[Page-level text extractions]
■ ■ ■ ■ ■ ■ ■
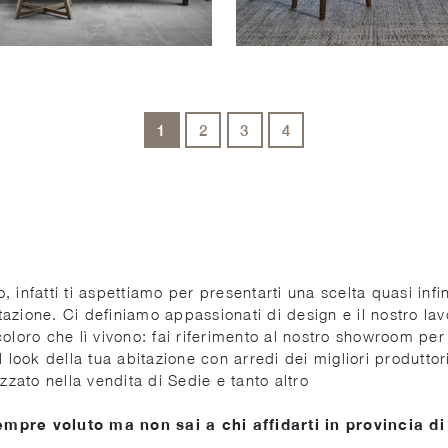
1
2
3
4
io, infatti ti aspettiamo per presentarti una scelta quasi in
itazione. Ci definiamo appassionati di design e il nostro la
coloro che lì vivono: fai riferimento al nostro showroom p
l look della tua abitazione con arredi dei migliori produtto
zzato nella vendita di Sedie e tanto altro
empre voluto ma non sai a chi affidarti in provincia di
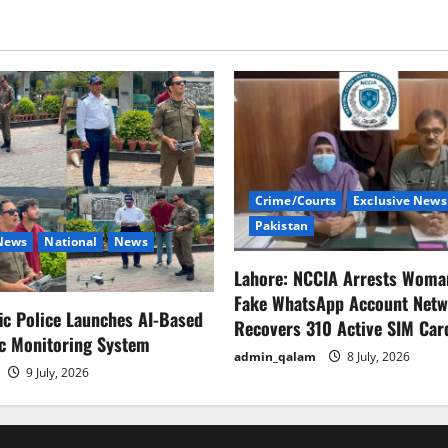
Crime/Courts
Exclusive News
Pakistan
 News
National
News
Lahore: NCCIA Arrests Woma
Fake WhatsApp Account Netw
fic Police Launches AI-Based
Recovers 310 Active SIM Car
ic Monitoring System
admin_qalam
8 July, 2026
9 July, 2026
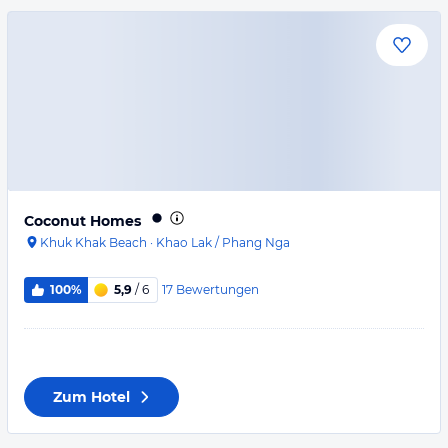
Coconut Homes
Khuk Khak Beach
·
Khao Lak / Phang Nga
17
Bewertungen
100%
5,9
/ 6
Zum Hotel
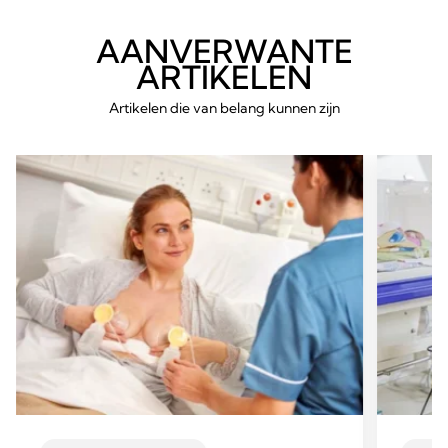
AANVERWANTE
ARTIKELEN
Artikelen die van belang kunnen zijn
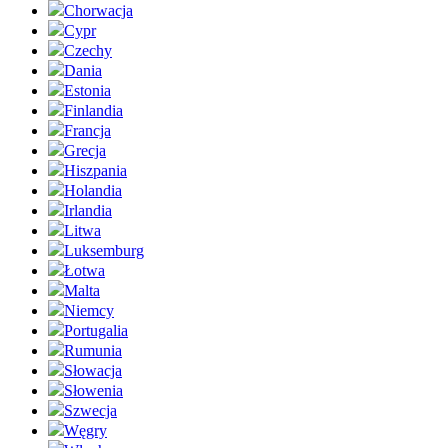
Chorwacja
Cypr
Czechy
Dania
Estonia
Finlandia
Francja
Grecja
Hiszpania
Holandia
Irlandia
Litwa
Luksemburg
Łotwa
Malta
Niemcy
Portugalia
Rumunia
Słowacja
Słowenia
Szwecja
Węgry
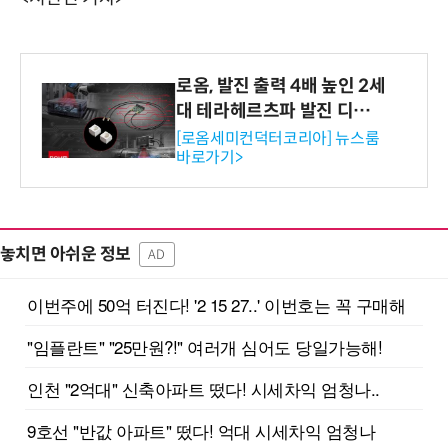
로옴, 발진 출력 4배 높인 2세
대 테라헤르츠파 발진 디바이
스 개발
[로옴세미컨덕터코리아] 뉴스룸
바로가기>
놓치면 아쉬운 정보
AD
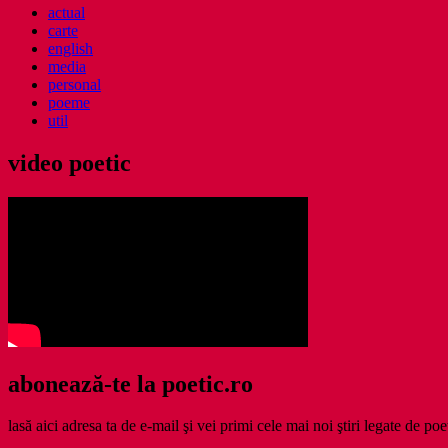
actual
carte
english
media
personal
poeme
util
video poetic
abonează-te la poetic.ro
lasă aici adresa ta de e-mail şi vei primi cele mai noi ştiri legate de poe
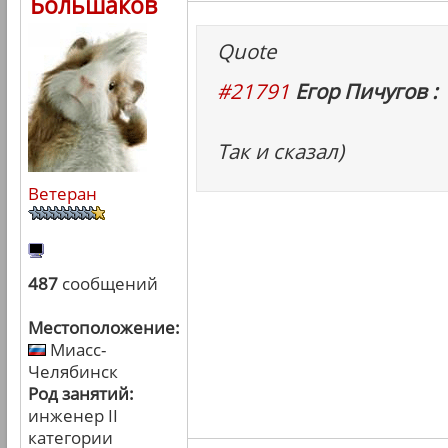
Большаков
Quote
#21791
Егор Пичугов :
Так и сказал)
Ветеран
487
сообщений
Местоположение:
Миасс-
Челябинск
Род занятий:
инженер II
категории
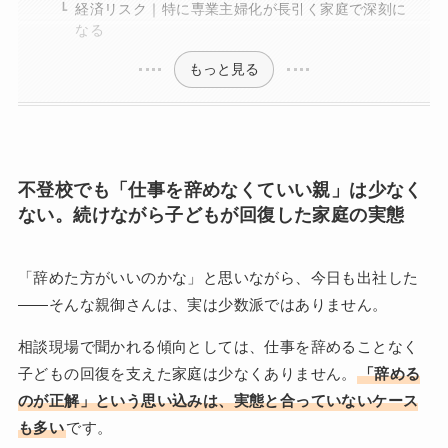
経済リスク｜特に専業主婦化が長引く家庭で深刻に
なる
もっと見る
不登校でも「仕事を辞めなくていい親」は少なく
ない。続けながら子どもが回復した家庭の実態
「辞めた方がいいのかな」と思いながら、今日も出社した
——そんな親御さんは、実は少数派ではありません。
相談現場で聞かれる傾向としては、仕事を辞めることなく
子どもの回復を支えた家庭は少なくありません。
「辞める
のが正解」という思い込みは、実態と合っていないケース
も多い
です。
■ ■ ■ ■ ■ ■ ■
## EXERCISE AIM
Set down the records above exactly, leaving out pictures.

## RESULT BELOW
1
2
3
4
io, infatti ti aspettiamo per presentarti una scelta quasi in
itazione. Ci definiamo appassionati di design e il nostro la
coloro che lì vivono: fai riferimento al nostro showroom p
l look della tua abitazione con arredi dei migliori produtto
zzato nella vendita di Sedie e tanto altro
empre voluto ma non sai a chi affidarti in provincia di
Crime/Courts
Exclusive News
Pakistan
 News
National
News
Lahore: NCCIA Arrests Woma
Fake WhatsApp Account Netw
fic Police Launches AI-Based
Recovers 310 Active SIM Car
ic Monitoring System
admin_qalam
8 July, 2026
9 July, 2026
Coconut Homes
Khuk Khak Beach
·
Khao Lak / Phang Nga
17
Bewertungen
100%
5,9
/ 6
Zum Hotel
AANVERWANTE
ARTIKELEN
Artikelen die van belang kunnen zijn
Chorwacja
Cypr
Czechy
Dania
Estonia
Finlandia
Francja
Grecja
Hiszpania
Holandia
Irlandia
Litwa
Luksemburg
Łotwa
Malta
Niemcy
Portugalia
Rumunia
Słowacja
Słowenia
Szwecja
Węgry
로옴, 발진 출력 4배 높인 2세
대 테라헤르츠파 발진 디바이
스 개발
[로옴세미컨덕터코리아] 뉴스룸
바로가기>
놓치면 아쉬운 정보
AD
actual
carte
english
media
personal
poeme
util
video poetic
abonează-te la poetic.ro
lasă aici adresa ta de e-mail şi vei primi cele mai noi ştiri legate de poe
Большаков
Quote
#21791
Егор Пичугов :
Так и сказал)
Ветеран
487
сообщений
Местоположение:
Миасс-
Челябинск
Род занятий:
инженер II
категории
経済リスク｜特に専業主婦化が長引く家庭で深刻に
なる
もっと見る
不登校でも「仕事を辞めなくていい親」は少なく
ない。続けながら子どもが回復した家庭の実態
「辞めた方がいいのかな」と思いながら、今日も出社した
——そんな親御さんは、実は少数派ではありません。
相談現場で聞かれる傾向としては、仕事を辞めることなく
子どもの回復を支えた家庭は少なくありません。
「辞める
のが正解」という思い込みは、実態と合っていないケース
も多い
です。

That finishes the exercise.